NATO on the defensive after battle with Russian drones


LONDON—For more than three years, Ukraine has waged an almost nightly battle against Russian attack drones. Nato on Wednesday got a taste of that fight.
Polish authorities said they detected 19 violations of their airspace, prompting a million-dollar response as fighter jets were scrambled and Patriot air defense systems placed on alert. Up to four drones were shot down with the help of Nato allies.
The incursion showed Nato’s vulnerability to drone warfare. Russian authorities said they didn’t target Poland, and Belarus, a close ally, said some of the drones “lost their course” because they were jammed. Nonetheless, several European leaders and experts said Poland was deliberately targeted.
If one or two drones crossed into Polish airspace, it could have been a “technical malfunction,” but it “defies imagination that it could have been accidental” when there were 19, said Poland’s Foreign Minister Radek Sikorski.
Looks ‘deliberate’
While proving intent is difficult, “to have several to lose their way is starting to look rather deliberate,” agreed Thomas Withington, an expert in electronic warfare at the Royal United Services Institute in London.
A goal, he suggested, could have been to test Nato’s reaction and ability to respond to drones.
Since January, Russia has fired at least 35,698 attack drones at Ukraine according to an Associated Press analysis of data from the Ukrainian air force.
But until Wednesday, no Nato country had sustained multiple incursions into its airspace. It was the first time Nato airpower was engaged against enemy targets inside a Nato country.
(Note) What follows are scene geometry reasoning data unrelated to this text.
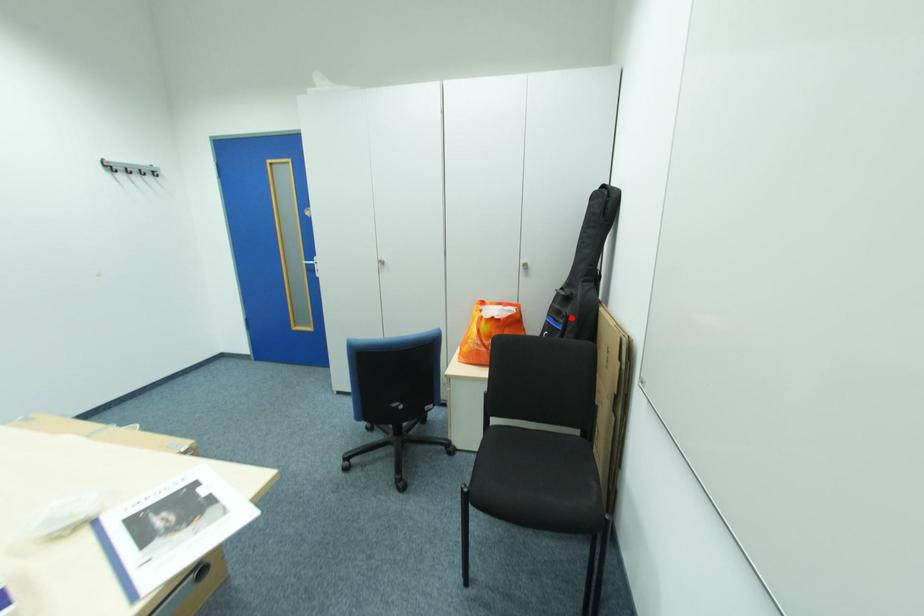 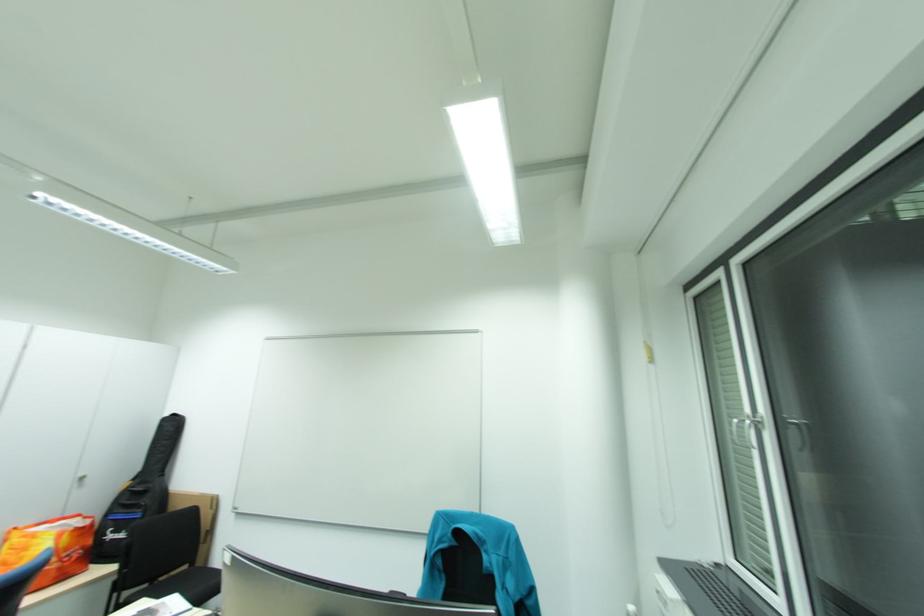 Question: I am providing you with two images of the same scene from different viewpoints. A red point is marked on the first image. At the location where the point appears in image 1, is it still visible in image 2?

Choices:
 (A) Yes
 (B) No

Answer: (A) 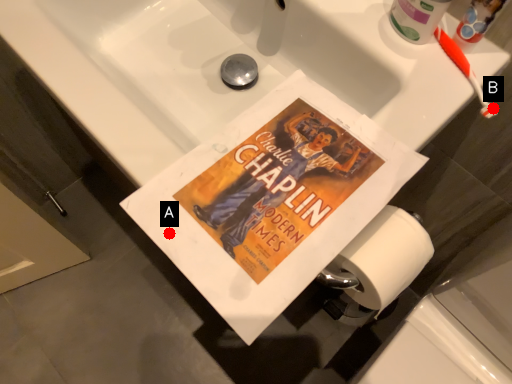 Question: Two points are circled on the image, labeled by A and B beside each circle. Which of the following is the closest to the observer?

Choices:
 (A) A is closer
 (B) B is closer

Answer: (A) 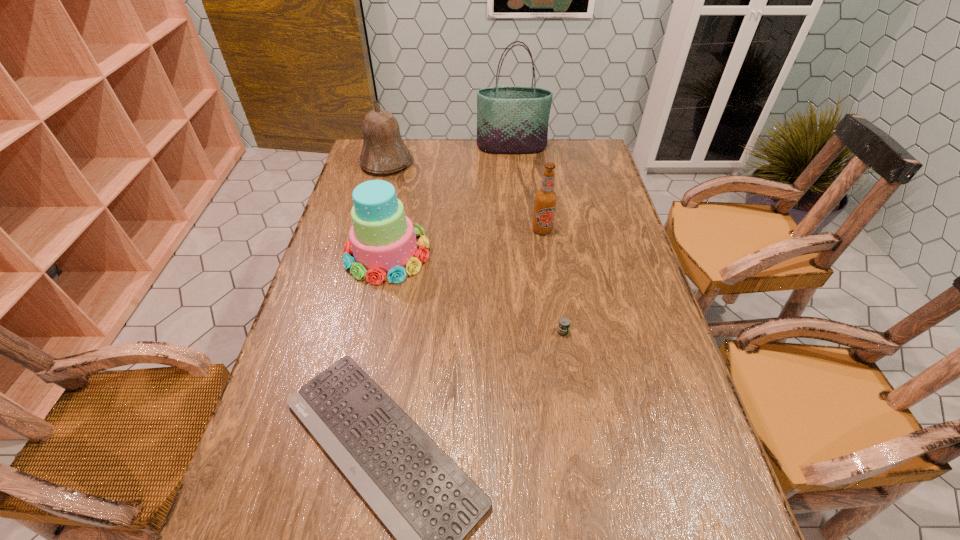 Find the location of a particular element. The image size is (960, 540). tote bag is located at coordinates (510, 119).

Where is `bell`? The height and width of the screenshot is (540, 960). bell is located at coordinates (384, 151).

Locate an element on the screen. This screenshot has width=960, height=540. beer bottle is located at coordinates (546, 198).

Identify the location of cake. (382, 240).

Find the location of a particular element. This screenshot has width=960, height=540. the second shortest object is located at coordinates (563, 328).

I want to click on beer can, so click(x=563, y=328).

Identify the location of free point located 0.200m on the left of the tallest object. (425, 147).

The width and height of the screenshot is (960, 540). In order to click on vacant space situated on the front of the bell in this screenshot , I will do `click(376, 201)`.

Find the location of a particular element. vacant area situated on the front label of the beer bottle is located at coordinates (553, 301).

Locate an element on the screen. The image size is (960, 540). vacant space located on the back of the cake is located at coordinates (404, 176). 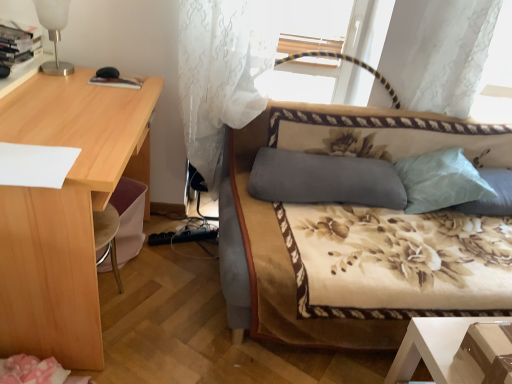 Locate an element on the screen. vacant area that is in front of white frosted glass table lamp at upper left is located at coordinates (51, 85). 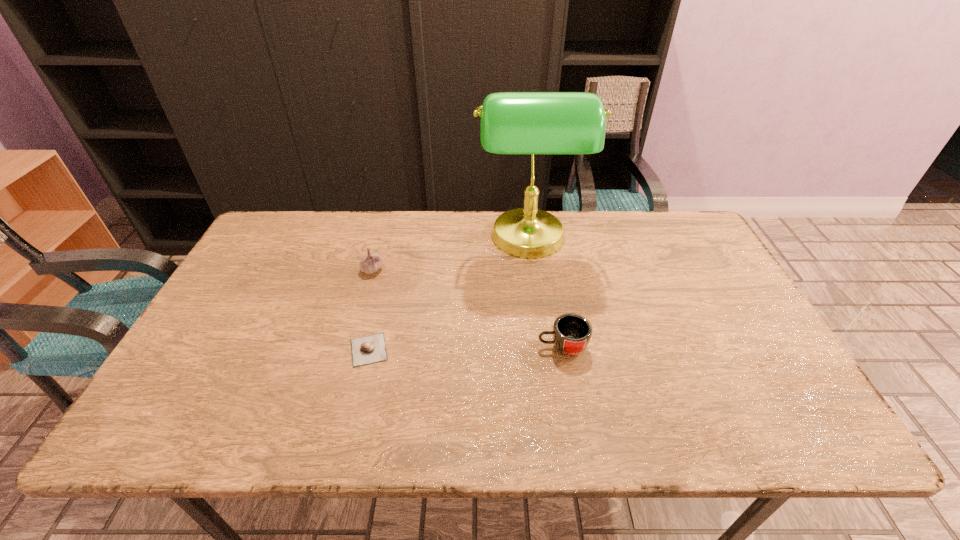 At what (x,y) coordinates should I click in order to perform the action: click on vacant region between the nearer garlic and the tallest object. Please return your answer as a coordinate pair (x, y). This screenshot has height=540, width=960. Looking at the image, I should click on (448, 295).

In order to click on free space between the lamp and the mug in this screenshot , I will do `click(545, 294)`.

Identify the location of empty space that is in between the lamp and the shorter garlic. (448, 295).

This screenshot has width=960, height=540. I want to click on free spot between the lamp and the mug, so click(x=545, y=294).

Locate an element on the screen. vacant area that lies between the tallest object and the mug is located at coordinates (545, 294).

This screenshot has width=960, height=540. What are the coordinates of `vacant area between the farther garlic and the mug` in the screenshot? It's located at (468, 308).

Identify the location of vacant space in between the shorter garlic and the mug. (466, 348).

Locate an element on the screen. free space between the tallest object and the mug is located at coordinates (545, 294).

Where is `empty location between the tallest object and the farther garlic`? The width and height of the screenshot is (960, 540). empty location between the tallest object and the farther garlic is located at coordinates (450, 255).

Drone fragments were found about 554 kilometers into Polish territory—deeper than any previous incursion.
Much remains unclear, and for now, Nato is cautious. “We do not yet know if this was an intentional act or an unintentional act,” US Gen. Alexus Grynkewich, Nato’s supreme allied commander Europe, said Thursday.
Responses
But, based on what is known about Russian drones and how they respond to electronic warfare, the experts who spoke to AP said it was highly possible the incursions were deliberate.
There are two key ways to neutralize most drones: either shoot them down, or hit them with electronic signals interference. Jamming and spoofing are the main ways to do that.
Russian attack drones—known as Shaheds—are “hard to disrupt” electronically, drone specialist Ash Alexander-Cooper said, which is why Nato scrambled jets to take them down.
F-35 and F-16 fighter jets and Black Hawk helicopters were deployed, as well as Soviet-designed MI-24 and MI-17 helicopters, the Polish Defense Ministry said. German Patriot missile defense systems in Poland were also placed on alert.
The response, Alexander-Cooper suggested, was economically disproportionate to the threat.
“Firing million-dollar missiles … is not an economical model that can be sustained” against drones that cost tens of thousands of dollars, he said.
Gen. Wieslaw Kukula, general commander of the Polish armed forces, said, “What matters is the value of what this drone can destroy. If it’s a Polish life, it has no price.”